2. Description of Related Art

The use of polyurethane foam articles in the transportation, construction, sports and other industries is known in the art. In the sports industry, polyurethane foam articles are used to make surfboards. Like surfboards, polyurethane foam items provide excellent buoyancy combined with excellent strength and durability.

As is known in the art, polyurethane foam articles are formed by the exothermic reaction of an isocyanate-reactive resin composition and an isocyanate in the presence of a foaming agent. The isocyanate-reactive resin composition, the isocyanate, and the foaming agent, collectively known as the polyurethane system, are selected to optimize the manufacturing efficiency and performance properties of the polyurethane foam article for a particular use. For example, when polyurethane foam is used for a surfboard, the components of the polyurethane system are selected for molding efficiency and to produce a polyurethane foam article (for example, a surfboard core) that have exceptional buoyancy, strength, durability, color, color stability, and other performance properties. In surfboard applications, the isocyanate-reactive resin composition and the isocyanate are typically mixed in the presence of the foaming agent to form a reaction mix, which is injected into a mold and reacts to form a surfboard core. . In past surfboard applications, toluene diisocyanate has been used to form buoyant surfboard cores having excellent strength and color (ie, white color). However, safety and environmental concerns have started to prevent surfboard manufacturers from using toluene diisocyanate.

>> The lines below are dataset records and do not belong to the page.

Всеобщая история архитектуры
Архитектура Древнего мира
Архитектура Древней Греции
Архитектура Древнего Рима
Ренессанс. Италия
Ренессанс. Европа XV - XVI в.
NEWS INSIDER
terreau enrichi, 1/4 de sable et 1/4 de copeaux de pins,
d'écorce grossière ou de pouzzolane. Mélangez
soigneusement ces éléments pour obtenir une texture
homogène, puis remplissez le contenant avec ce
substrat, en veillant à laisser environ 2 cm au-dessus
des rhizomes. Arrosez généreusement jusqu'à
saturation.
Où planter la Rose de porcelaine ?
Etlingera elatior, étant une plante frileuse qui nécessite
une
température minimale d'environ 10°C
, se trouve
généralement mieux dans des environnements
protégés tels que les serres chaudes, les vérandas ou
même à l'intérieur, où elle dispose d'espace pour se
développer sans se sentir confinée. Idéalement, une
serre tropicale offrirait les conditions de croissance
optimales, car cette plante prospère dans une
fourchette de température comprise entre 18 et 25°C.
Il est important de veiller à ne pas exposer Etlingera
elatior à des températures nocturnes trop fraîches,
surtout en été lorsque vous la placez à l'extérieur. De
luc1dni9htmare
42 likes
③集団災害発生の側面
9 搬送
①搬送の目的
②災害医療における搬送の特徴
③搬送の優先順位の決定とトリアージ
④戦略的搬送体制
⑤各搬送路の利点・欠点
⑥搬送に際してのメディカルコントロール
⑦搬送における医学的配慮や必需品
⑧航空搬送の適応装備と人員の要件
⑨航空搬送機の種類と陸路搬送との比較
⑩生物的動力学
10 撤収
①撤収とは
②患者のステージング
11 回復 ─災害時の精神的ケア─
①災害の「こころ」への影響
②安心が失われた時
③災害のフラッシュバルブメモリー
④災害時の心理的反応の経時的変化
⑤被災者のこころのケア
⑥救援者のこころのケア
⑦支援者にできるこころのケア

Recently, surfboard manufacturers have attempted to use monomeric and polymeric diphenylmethane diisocyanate, hexamethylene diisocyanate, isophorone diisocyanate, and other isocyanates for the production of surfboard cores. Many of these attempts have failed. For example, the use of monomeric and polymeric diphenylmethane diisocyanate often causes surfboard cores to discolor, split, scorch, burn, stick to the mold and other problems associated with an uncontrolled exotherm which is generated during the formation of surfboard cores. Furthermore, once formed, surfboard cores formed with monomeric and polymeric diphenylmethane diisocyanate may exhibit poor strength and color stability.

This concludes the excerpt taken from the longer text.